The records below are to be transcribed exactly from their first line to the line that has "Latest News", inclusive, with every picture omitted.

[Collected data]
==*==

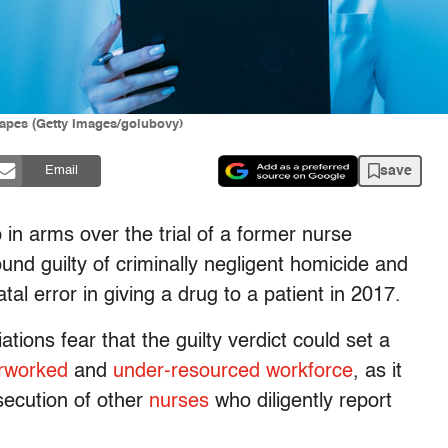
drapes (Getty Images/golubovy)
save
Email
in arms over the trial of a former nurse
d guilty of criminally negligent homicide and
al error in giving a drug to a patient in 2017.
ions fear that the guilty verdict could set a
rworked
and
under-resourced
workforce
, as it
osecution of other
nurses
who diligently report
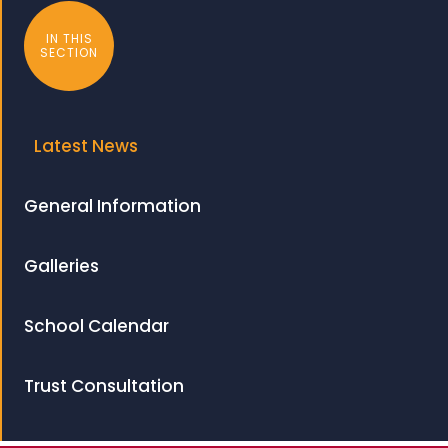
IN THIS
SECTION
Latest News
General Information
Galleries
School Calendar
Trust Consultation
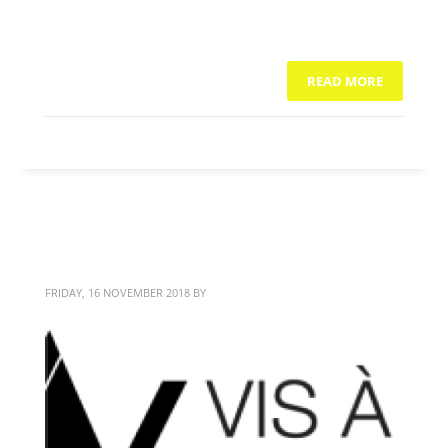
READ MORE
NO COMMENTS
Vis à Vis
FRIDAY, 16 NOVEMBER 2018
BY
BITTERBLOND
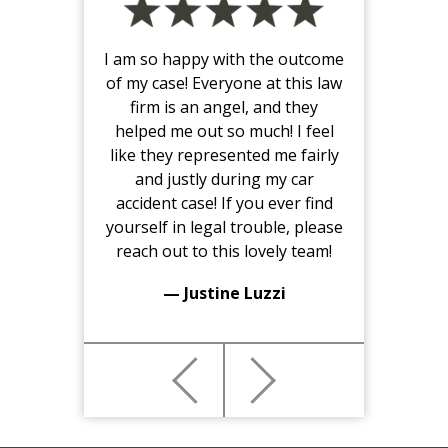
I am so happy with the outcome
of my case! Everyone at this law
firm is an angel, and they
helped me out so much! I feel
like they represented me fairly
and justly during my car
accident case! If you ever find
yourself in legal trouble, please
reach out to this lovely team!
— Justine Luzzi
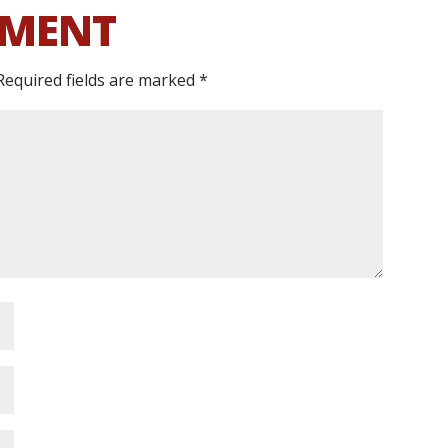
MMENT
Required fields are marked
*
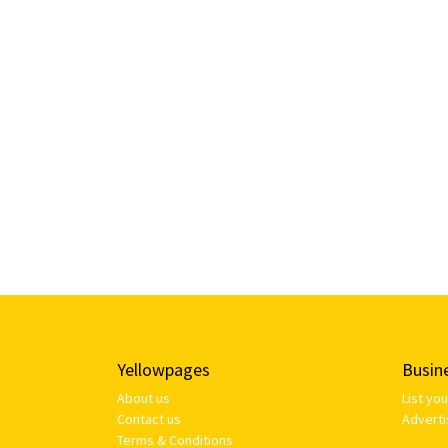
Yellowpages
Busin
About us
List yo
Contact us
Adverti
Terms & Conditions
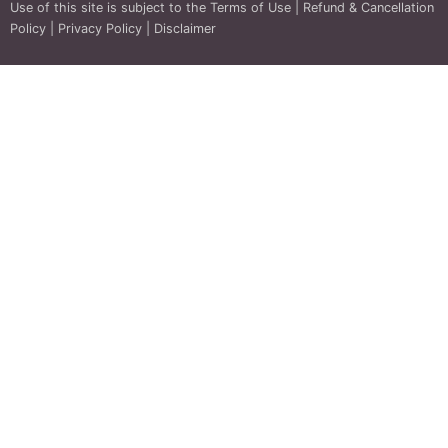
Use of this site is subject to the
Terms of Use
|
Refund & Cancellation
Policy
|
Privacy Policy
|
Disclaimer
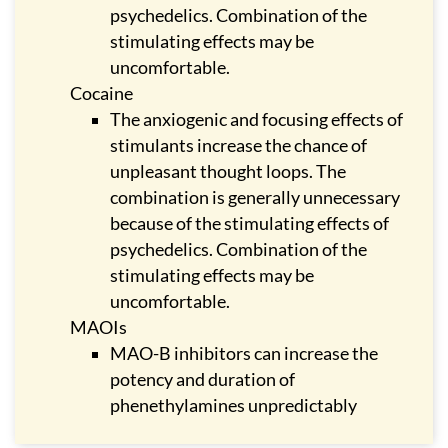
psychedelics. Combination of the
stimulating effects may be
uncomfortable.
Cocaine
The anxiogenic and focusing effects of
stimulants increase the chance of
unpleasant thought loops. The
combination is generally unnecessary
because of the stimulating effects of
psychedelics. Combination of the
stimulating effects may be
uncomfortable.
MAOIs
MAO-B inhibitors can increase the
potency and duration of
phenethylamines unpredictably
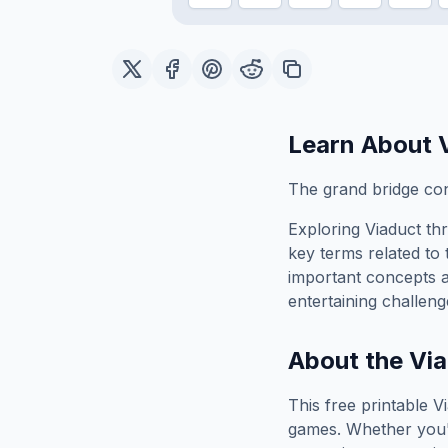
Learn About
The grand bridge con
Exploring
Viaduct
thr
key terms related to 
important concepts 
entertaining challeng
About the
Via
This free printable
V
games. Whether you'r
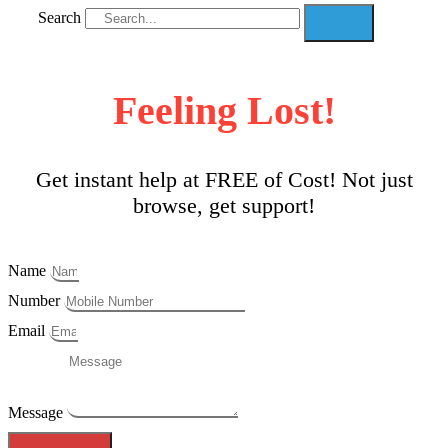
Search
Feeling Lost!
Get instant help at FREE of Cost! Not just
browse, get support!
Name
Number
Email
Message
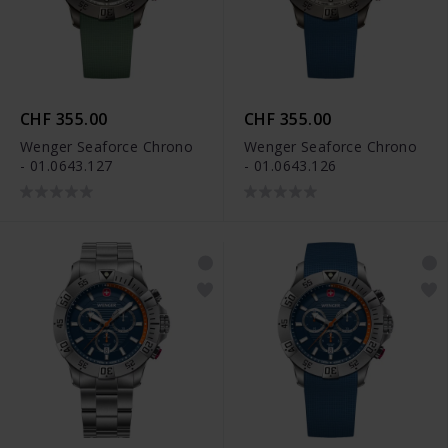
CHF 355.00
CHF 355.00
Wenger Seaforce Chrono
Wenger Seaforce Chrono
- 01.0643.127
- 01.0643.126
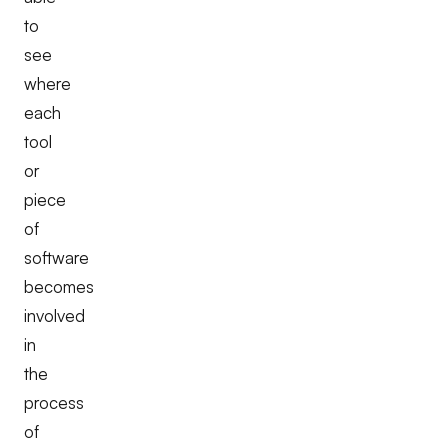
to
see
where
each
tool
or
piece
of
software
becomes
involved
in
the
process
of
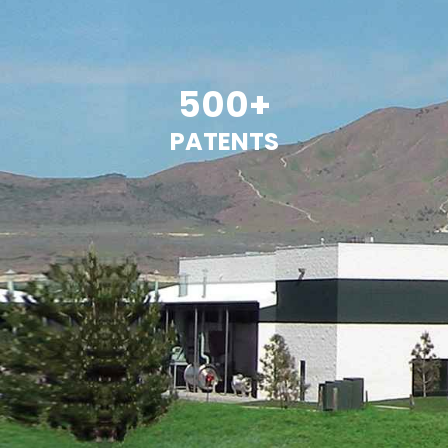
500+
PATENTS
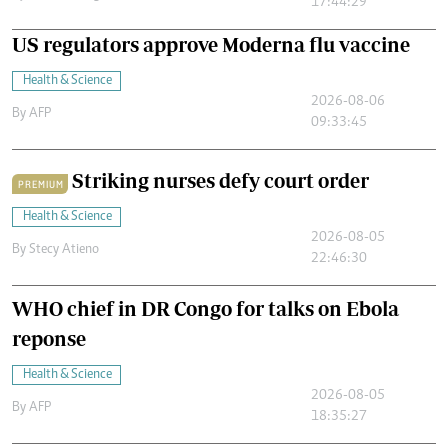
17:44:29
US regulators approve Moderna flu vaccine
Health & Science
2026-08-06
By
AFP
09:33:45
Striking nurses defy court order
PREMIUM
Health & Science
2026-08-05
By
Stecy Atieno
22:46:30
WHO chief in DR Congo for talks on Ebola
reponse
Health & Science
2026-08-05
By
AFP
18:35:27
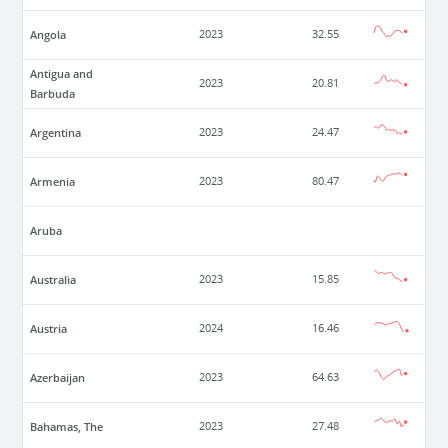
Angola
2023
32.55
Antigua and
2023
20.81
Barbuda
Argentina
2023
24.47
Armenia
2023
80.47
Aruba
Australia
2023
15.85
Austria
2024
16.46
Azerbaijan
2023
64.63
Bahamas, The
2023
27.48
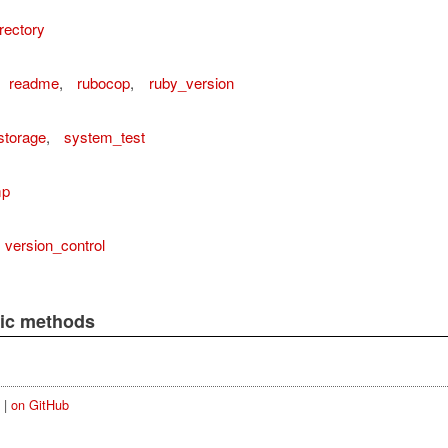
rectory
readme
,
rubocop
,
ruby_version
storage
,
system_test
mp
version_control
lic methods
|
on GitHub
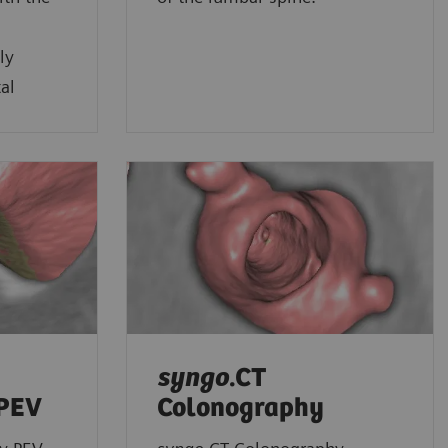
ly
al
syngo
.CT
 PEV
Colonography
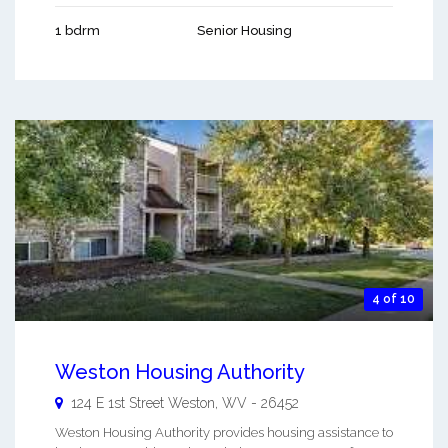
1 bdrm
Senior Housing
4 of 10
Weston Housing Authority
124 E 1st Street
Weston
,
WV
-
26452
Weston Housing Authority provides housing assistance to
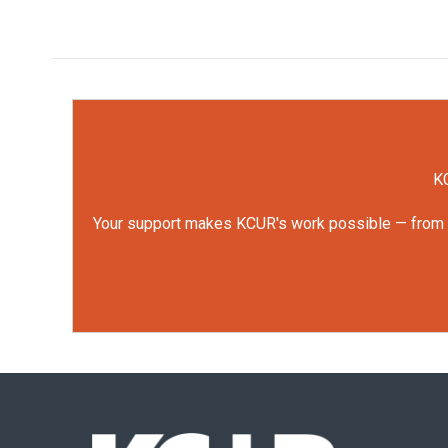
KC
Your support makes KCUR's work possible — from rep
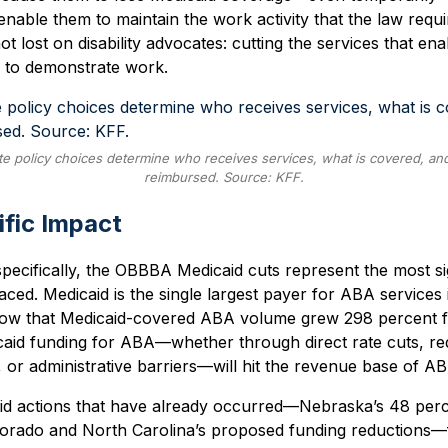
enable them to maintain the work activity that the law requi
ot lost on disability advocates: cutting the services that en
g to demonstrate work.
e policy choices determine who receives services, what is covered, an
reimbursed. Source: KFF.
fic Impact
pecifically, the OBBBA Medicaid cuts represent the most sig
faced. Medicaid is the single largest payer for ABA services
 show that Medicaid-covered ABA volume grew 298 percent 
caid funding for ABA—whether through direct rate cuts, r
ity, or administrative barriers—will hit the revenue base of AB
id actions that have already occurred—Nebraska’s 48 perce
olorado and North Carolina’s proposed funding reduction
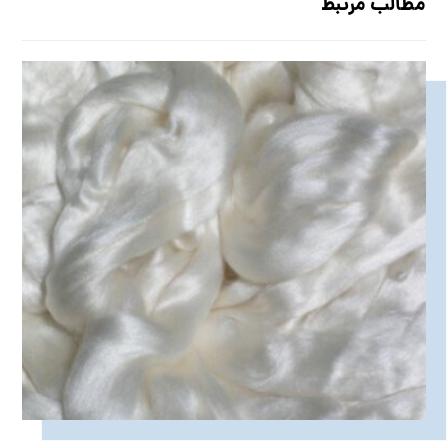
مطالب مرتبط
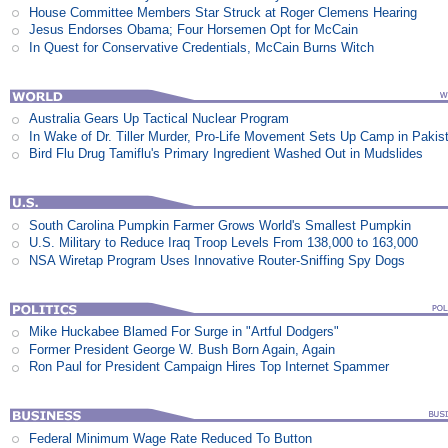
House Committee Members Star Struck at Roger Clemens Hearing
Jesus Endorses Obama; Four Horsemen Opt for McCain
In Quest for Conservative Credentials, McCain Burns Witch
Australia Gears Up Tactical Nuclear Program
In Wake of Dr. Tiller Murder, Pro-Life Movement Sets Up Camp in Pakis
Bird Flu Drug Tamiflu's Primary Ingredient Washed Out in Mudslides
South Carolina Pumpkin Farmer Grows World's Smallest Pumpkin
U.S. Military to Reduce Iraq Troop Levels From 138,000 to 163,000
NSA Wiretap Program Uses Innovative Router-Sniffing Spy Dogs
Mike Huckabee Blamed For Surge in "Artful Dodgers"
Former President George W. Bush Born Again, Again
Ron Paul for President Campaign Hires Top Internet Spammer
Federal Minimum Wage Rate Reduced To Button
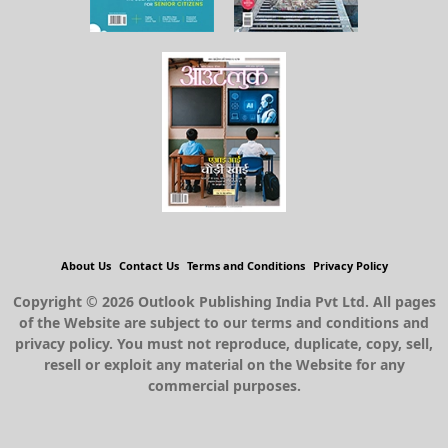
About Us
Contact Us
Terms and Conditions
Privacy Policy
Copyright © 2026 Outlook Publishing India Pvt Ltd. All pages
of the Website are subject to our terms and conditions and
privacy policy. You must not reproduce, duplicate, copy, sell,
resell or exploit any material on the Website for any
commercial purposes.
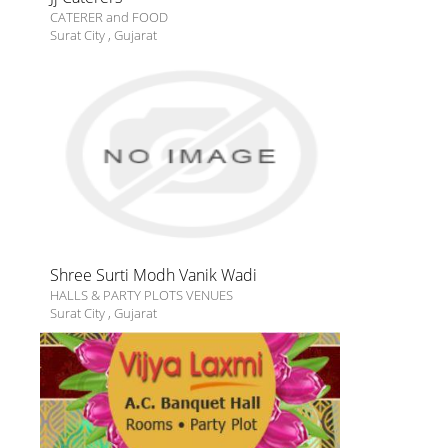
CATERER and FOOD
Surat City
,
Gujarat
Shree Surti Modh Vanik Wadi
HALLS & PARTY PLOTS VENUES
Surat City
,
Gujarat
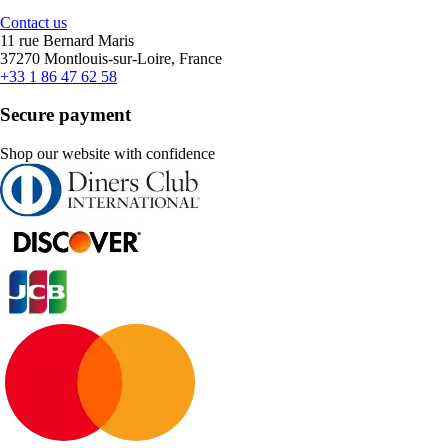
Contact us
11 rue Bernard Maris
37270 Montlouis-sur-Loire, France
+33 1 86 47 62 58
Secure payment
Shop our website with confidence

==*==

SOLUTION FOR THIS PROBLEM
drapes (Getty Images/golubovy)
save
Email
in arms over the trial of a former nurse
d guilty of criminally negligent homicide and
al error in giving a drug to a patient in 2017.
ions fear that the guilty verdict could set a
rworked
and
under-resourced
workforce
, as it
osecution of other
nurses
who diligently report
IN THIS
SECTION
Latest News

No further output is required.